▶ **BRIEF**: Look in the material below for the line holding "programas de intercâmbio (como p.ex.". Set it down exactly, with each later line up to and including the line holding "intercâmbio?".

------ AVAILABLE DATA

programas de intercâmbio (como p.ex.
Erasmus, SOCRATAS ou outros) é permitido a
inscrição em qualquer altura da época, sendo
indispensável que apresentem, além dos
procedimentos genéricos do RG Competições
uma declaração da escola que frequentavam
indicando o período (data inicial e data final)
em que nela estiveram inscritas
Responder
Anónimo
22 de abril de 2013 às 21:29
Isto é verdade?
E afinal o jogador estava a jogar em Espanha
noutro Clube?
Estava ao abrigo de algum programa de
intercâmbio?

------------
------ AVAILABLE DATA

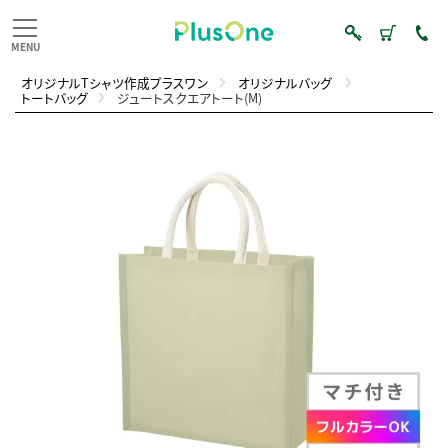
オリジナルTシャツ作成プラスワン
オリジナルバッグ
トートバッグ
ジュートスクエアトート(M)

------------
------ AVAILABLE DATA

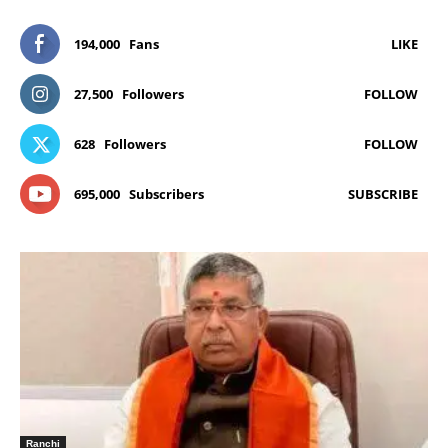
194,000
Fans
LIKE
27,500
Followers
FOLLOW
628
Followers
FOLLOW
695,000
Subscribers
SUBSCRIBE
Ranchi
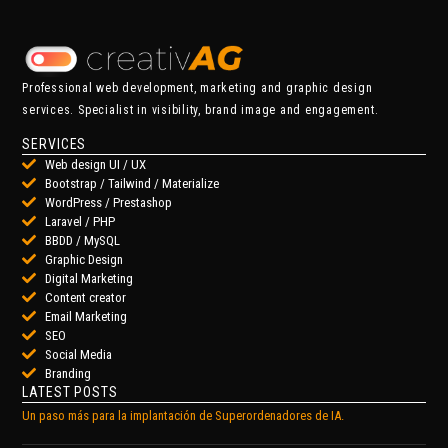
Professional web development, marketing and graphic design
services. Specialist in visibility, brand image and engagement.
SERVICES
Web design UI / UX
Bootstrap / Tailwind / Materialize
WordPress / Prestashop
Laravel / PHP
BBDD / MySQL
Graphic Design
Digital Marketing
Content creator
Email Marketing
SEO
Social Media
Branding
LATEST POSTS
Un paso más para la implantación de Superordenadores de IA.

------------

▶ **OUTPUT OF THE TASK**:
programas de intercâmbio (como p.ex.
Erasmus, SOCRATAS ou outros) é permitido a
inscrição em qualquer altura da época, sendo
indispensável que apresentem, além dos
procedimentos genéricos do RG Competições
uma declaração da escola que frequentavam
indicando o período (data inicial e data final)
em que nela estiveram inscritas
Responder
Anónimo
22 de abril de 2013 às 21:29
Isto é verdade?
E afinal o jogador estava a jogar em Espanha
noutro Clube?
Estava ao abrigo de algum programa de
intercâmbio?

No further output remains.